To spare myself some keyboard clacking and your good selves reading time, here is something that unites all recipes: the cauliflower is steamed together with some sliced carrots and this is later mixed with the cooked portion of the meal. OK? So every recipe has this as its foundation. Quantities are entirely up to you.

Some of these combinations probably violate a rule or two or a dozen of proper cooking. I kindly ask you to note that I’m clueless as to said rules and I’m solely guided by my taste buds and intuition.

Now, let’s see what came out of my kitchen on day one.

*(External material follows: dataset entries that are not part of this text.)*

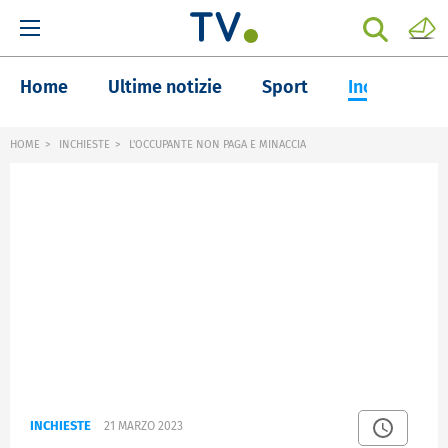
Home
Ultime notizie
Sport
Inchieste
HOME
INCHIESTE
L'OCCUPANTE NON PAGA E MINACCIA
INCHIESTE
21 MARZO 2023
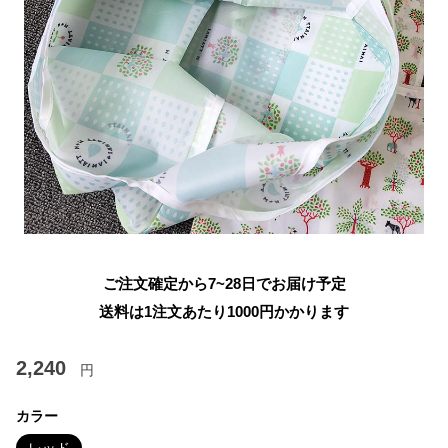
ご注文確定から7~28日でお届け予定
送料は1注文あたり
1000
円かかります
2,240
円
カラー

Broccoli meets cauliflower in epic merger of near-equals 🙂

In addition to the steamed cauliflower-cum-carrots mixture, you’ll also need:

  • Some broccoli (I got the frozen variety because my store had no fresh broccoli right then and I couldn’t wait)
  • A cucumber
  • A couple of tomatoes
  • Chili pepper flakes
  • Cooking oil
  • Soy sauce
  • Salt (perhaps)

As I noted above, this is a hybrid of sorts. I may like veggies, but I’m not too keen on steamed ones; they are depressingly bland. But combine them with some stir-fried goodies and you bring a good thing into this world.

All you need to do is stir-fry the broccoli, adding the chili pepper flakes near the end. I love spicy dishes, but if you don’t, you can just use sweet pepper flakes. Mind the salt because the soy sauce has plenty of it.


broccoli flakes
Phase 1: broccoli done


And that’s all the cooking, I kid you not! I mean, involving heat and some stirring. Remove the pan, add the cauliflower and carrots and mix well. I suggest leaving this to cool before proceeding to the next step.


Phase 2: broccoli mixed with steamed veggies


Once the mixture has cooled down, grab that cucumber and the tomatoes and chop them up, in as small or as large pieces as you want, in whatever shape pleases you. Add them to the pan and mix carefully so as not to squish the tomatoes.


Phase 3: all done


What next? Just scoop some of it onto a plate, drizzle with soy sauce and tuck in!

I realize I’m excessively biased in this case, but I have to tell you I was stuffing my face to the sound of heavenly trumpets and angel choirs. It was all in my head, of course, and I plan to seek professional help. That said, I hope somebody is intrigued enough to give this a try and get back to me with a comment. Happy cooking, fellow broccolites and/or cauliphiles!